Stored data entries
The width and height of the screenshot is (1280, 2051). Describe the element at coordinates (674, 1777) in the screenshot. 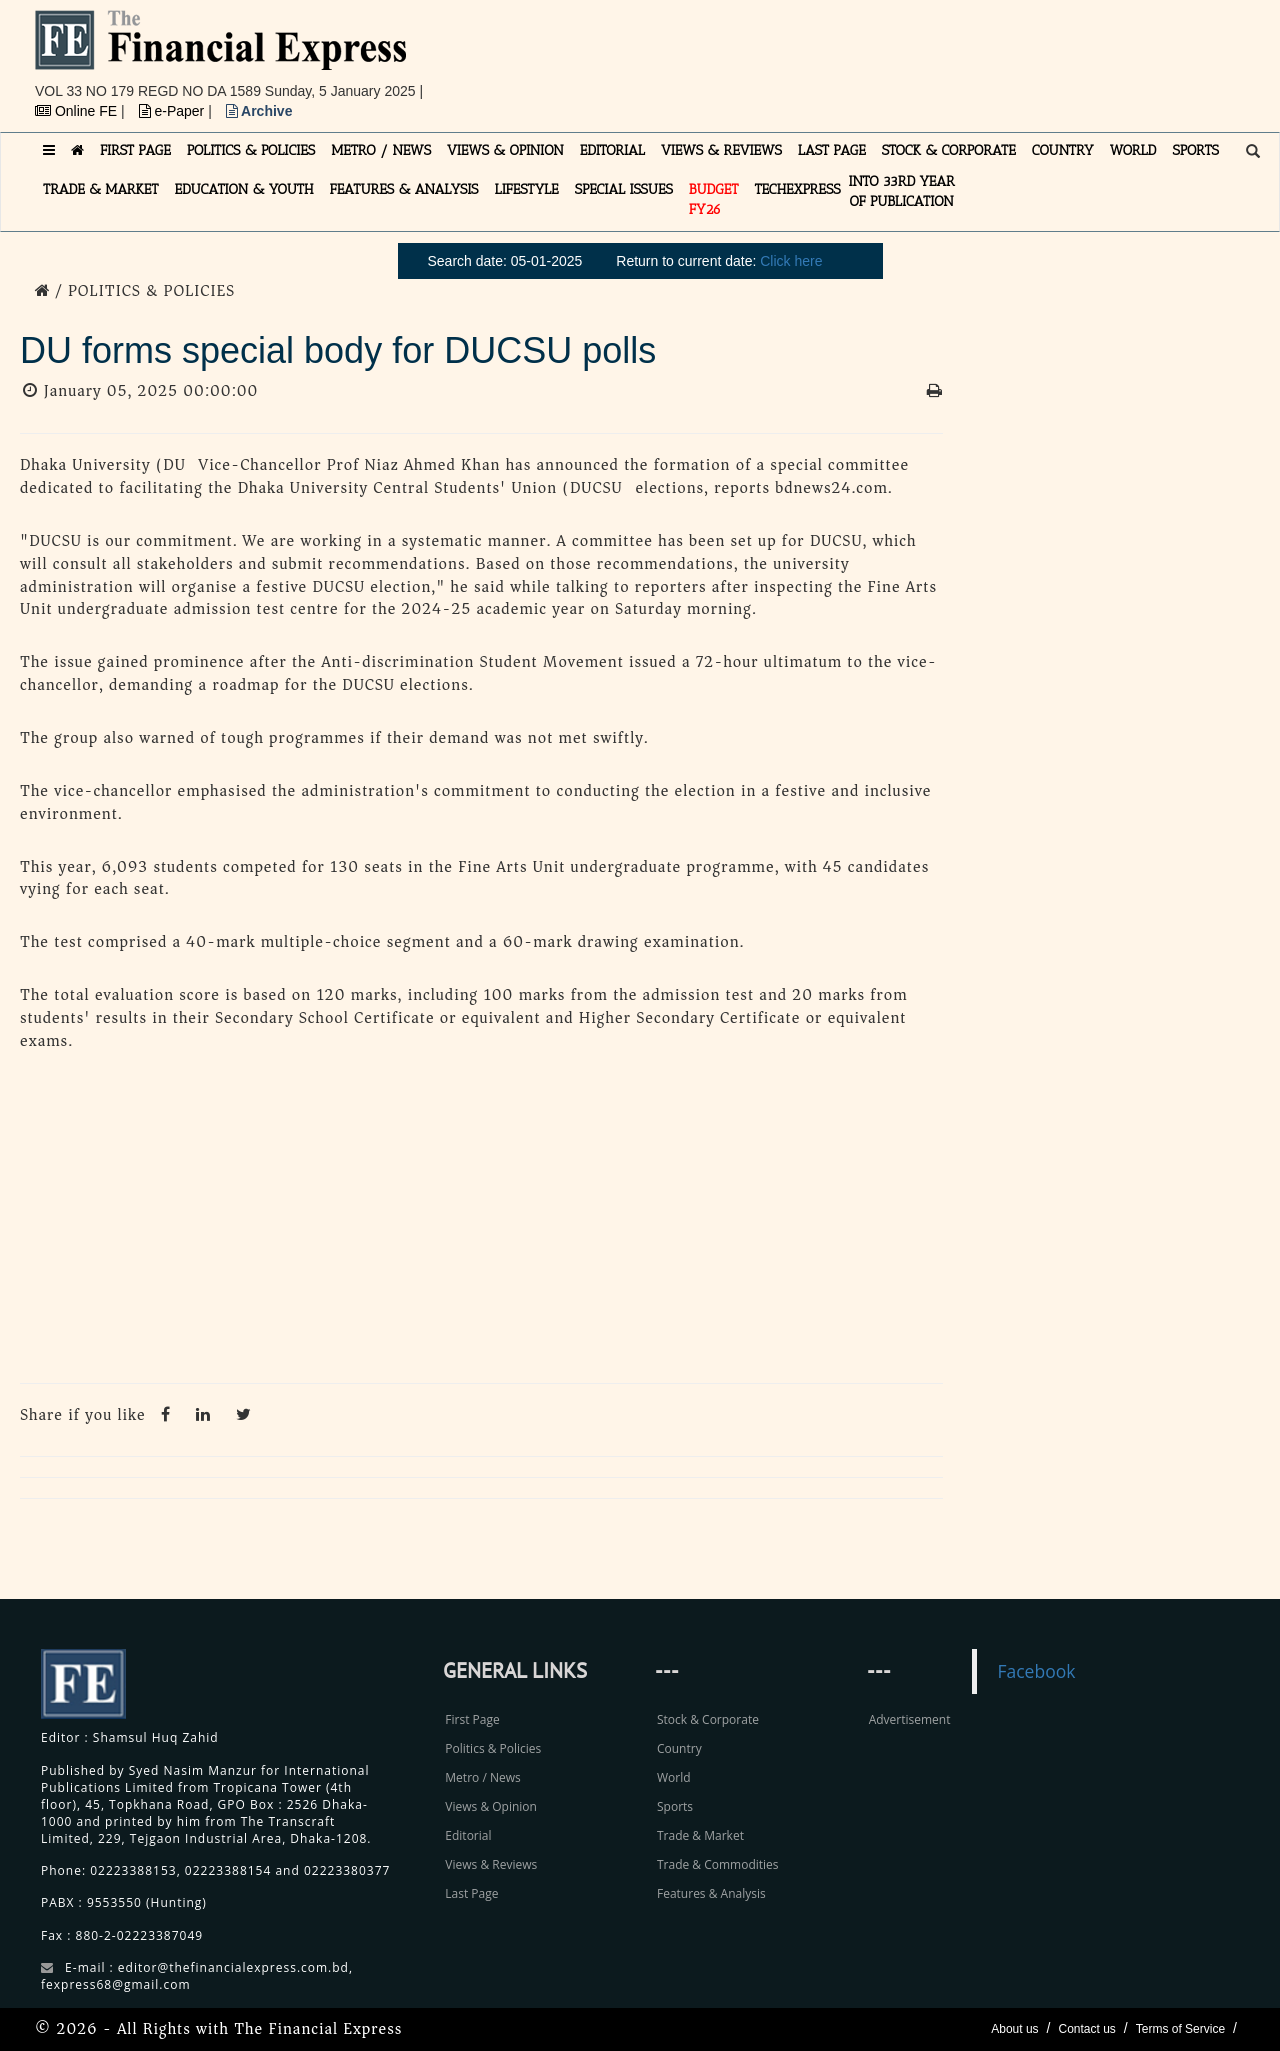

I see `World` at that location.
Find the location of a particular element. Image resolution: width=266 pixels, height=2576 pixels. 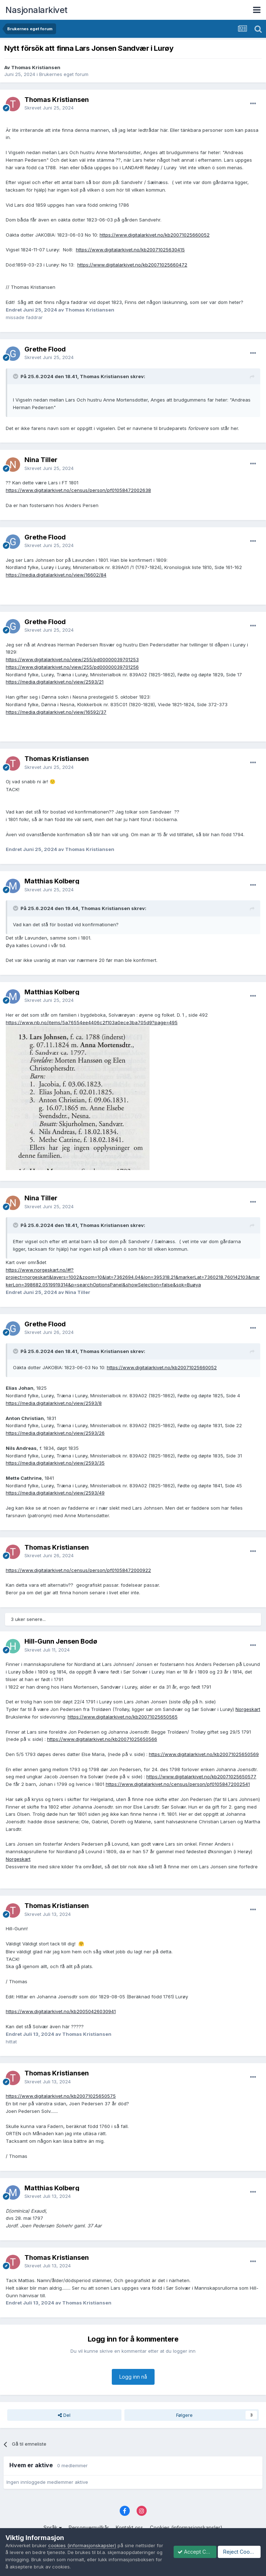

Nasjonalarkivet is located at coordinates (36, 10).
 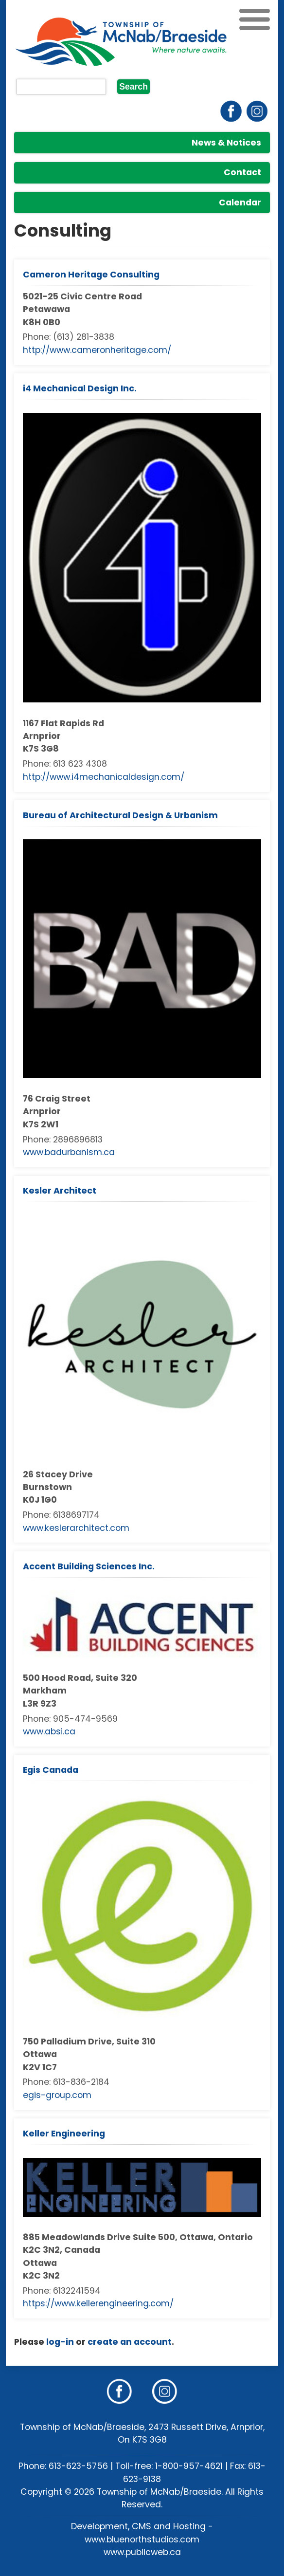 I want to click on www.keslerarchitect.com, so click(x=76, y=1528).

**Work to complete**
Leave every picture out, and transcribe the data above exactly as it reads.

**Your solution**
The width and height of the screenshot is (1280, 2051). Describe the element at coordinates (674, 1777) in the screenshot. 

I see `World` at that location.
Find the location of a particular element. Image resolution: width=266 pixels, height=2576 pixels. 

Nasjonalarkivet is located at coordinates (36, 10).
  I want to click on www.keslerarchitect.com, so click(x=76, y=1528).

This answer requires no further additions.